For my parents, free speech was a dream, not a reality. They grew up, met, and married in Haiti, where the government was ruled by a brutal dictator who stamped out dissent by silencing his people. America’s commitment to free speech is why my parents escaped Haiti — they wanted a better life for themselves, and for me. A life where they could say whatever they wanted and believe whatever they believed without losing their lives. People come to the United States for lots of different reasons, but for my family, it was the First Amendment first and foremost.
"No one stopped the right from speaking; the left just spoke louder."
This weekend, thousands of people across the United States — from Knoxville, Tennessee, to San Francisco, California — will come together to exercise that most American of rights, our right to free speech. People from all walks of life — black and brown, LGBTQ and straight, religious and not, documented and undocumented — will join hands against white supremacists and the alt-right. They’ll unite their voices to drown out the hate Neo-Nazis tried to incite in Charlottesville, and they will win.
My parents would be proud. They know that America’s history of free speech is long-sewn into the fabric of our flag and written into our constitution. They know firsthand that it’s more powerful than any dictatorship and stronger than any president. Free speech is what allowed us to keep affordable health care for millions of Americans. It’s what allowed us to stop Betsy DeVos at every turn. It’s what powered millions of women and their allies to descend on Washington and make their mark on Trump’s administration.
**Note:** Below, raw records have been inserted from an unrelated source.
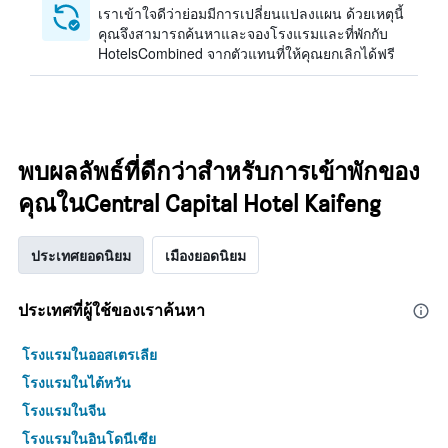
เราเข้าใจดีว่าย่อมมีการเปลี่ยนแปลงแผน ด้วยเหตุนี้
คุณจึงสามารถค้นหาและจองโรงแรมและที่พักกับ
HotelsCombined จากตัวแทนที่ให้คุณยกเลิกได้ฟรี
พบผลลัพธ์ที่ดีกว่าสำหรับการเข้าพักของ
คุณในCentral Capital Hotel Kaifeng
ประเทศยอดนิยม
เมืองยอดนิยม
ประเทศที่ผู้ใช้ของเราค้นหา
โรงแรมในออสเตรเลีย
โรงแรมในไต้หวัน
โรงแรมในจีน
โรงแรมในอินโดนีเซีย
Some argue that protest is un-American, that it is disruptive, that it is disrespectful. When they saw 40,000 people counter-protest the “free speech” rally in Boston, they argued that it was an effort to stamp out discourse. They could not be more wrong. The constitution guarantees a right to speak, not a right to be heard. In Boston, the voices of those standing for progress drowned out the voices of fear. No one stopped the right from speaking; the left just spoke louder. We spoke so loudly, the national story turned from one of violence to one of resistance. Boston was amazing. It was peaceful; it was beautiful. And it mattered.
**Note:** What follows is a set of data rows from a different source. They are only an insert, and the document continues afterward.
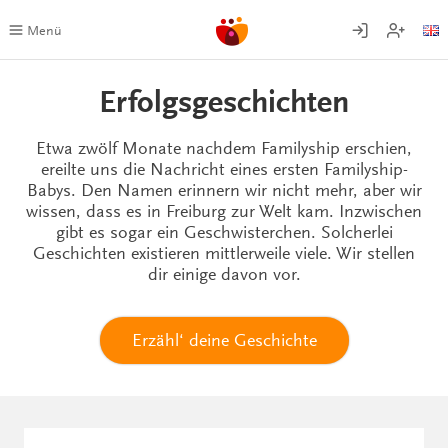
Zum
Inhalt
Menü
springen
Erfolgsgeschichten
Etwa zwölf Monate nachdem Familyship erschien,
ereilte uns die Nachricht eines ersten Familyship-
Babys. Den Namen erinnern wir nicht mehr, aber wir
wissen, dass es in Freiburg zur Welt kam. Inzwischen
gibt es sogar ein Geschwisterchen. Solcherlei
Geschichten existieren mittlerweile viele. Wir stellen
dir einige davon vor.
Erzähl‘ deine Geschichte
"Their freedom of speech is not violated just because we exercise our own."
The original protesters — the “free speech” demonstrators and their ilk— eventually abandoned their protest because they were so outnumbered, and similar groups canceled many of the protests they had planned in cities across the country. The reason the right hates protests (and counter-protests) is because love will always be louder than hate. Their freedom of speech is not violated just because we exercise our own.
The freedom for massive anti-hate crowds to rally in Boston, the fervor of the protesters outside of Donald Trump’s Phoenix speech, and the passion of the thousands hitting the streets this weekend are what inspired my parents to come to the United States.
Donald Trump wants us to get tired. He wants to distract us with war, to feel lost and without direction. But our direction is clear: We need to keep standing up for justice, advocating for progress, and most of all, raising our voices. We need to keep talking to our neighbors, discussing issues with our elected officials at town halls, and showing up at protests and counter-protests.
Exercising our freedom of speech is the only way we will win.